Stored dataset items
◇ ◇ ◇ ◇
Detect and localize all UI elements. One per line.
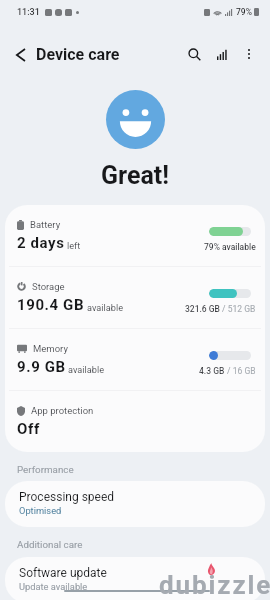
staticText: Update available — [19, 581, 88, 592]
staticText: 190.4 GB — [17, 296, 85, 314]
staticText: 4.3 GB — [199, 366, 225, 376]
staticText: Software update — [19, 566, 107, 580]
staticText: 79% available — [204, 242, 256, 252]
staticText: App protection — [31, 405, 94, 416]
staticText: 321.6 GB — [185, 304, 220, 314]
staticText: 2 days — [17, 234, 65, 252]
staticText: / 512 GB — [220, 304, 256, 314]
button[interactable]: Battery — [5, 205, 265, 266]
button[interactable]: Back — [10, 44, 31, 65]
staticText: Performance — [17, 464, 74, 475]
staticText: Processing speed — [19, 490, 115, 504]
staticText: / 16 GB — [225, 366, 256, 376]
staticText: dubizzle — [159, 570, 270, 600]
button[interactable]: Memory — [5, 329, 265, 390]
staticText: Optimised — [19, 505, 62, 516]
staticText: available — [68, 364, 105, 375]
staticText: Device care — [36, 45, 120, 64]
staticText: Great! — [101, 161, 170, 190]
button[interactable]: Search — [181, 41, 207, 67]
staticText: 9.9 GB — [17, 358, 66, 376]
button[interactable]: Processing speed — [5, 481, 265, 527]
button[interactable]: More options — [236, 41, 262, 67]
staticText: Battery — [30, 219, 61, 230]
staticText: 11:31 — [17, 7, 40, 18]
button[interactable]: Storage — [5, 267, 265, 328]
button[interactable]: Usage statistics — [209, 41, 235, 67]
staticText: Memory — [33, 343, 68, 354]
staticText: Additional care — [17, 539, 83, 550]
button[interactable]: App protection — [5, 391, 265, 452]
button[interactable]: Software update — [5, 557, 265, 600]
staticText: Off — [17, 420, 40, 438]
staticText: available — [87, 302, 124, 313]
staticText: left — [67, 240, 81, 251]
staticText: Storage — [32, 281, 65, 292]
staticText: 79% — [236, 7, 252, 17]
◇ ◇ ◇ ◇
Exercise goal:
The answer should be all lines from the entries above that hold the word "Battery".

Result for this exercise:
button[interactable]: Battery — [5, 205, 265, 266]
staticText: Battery — [30, 219, 61, 230]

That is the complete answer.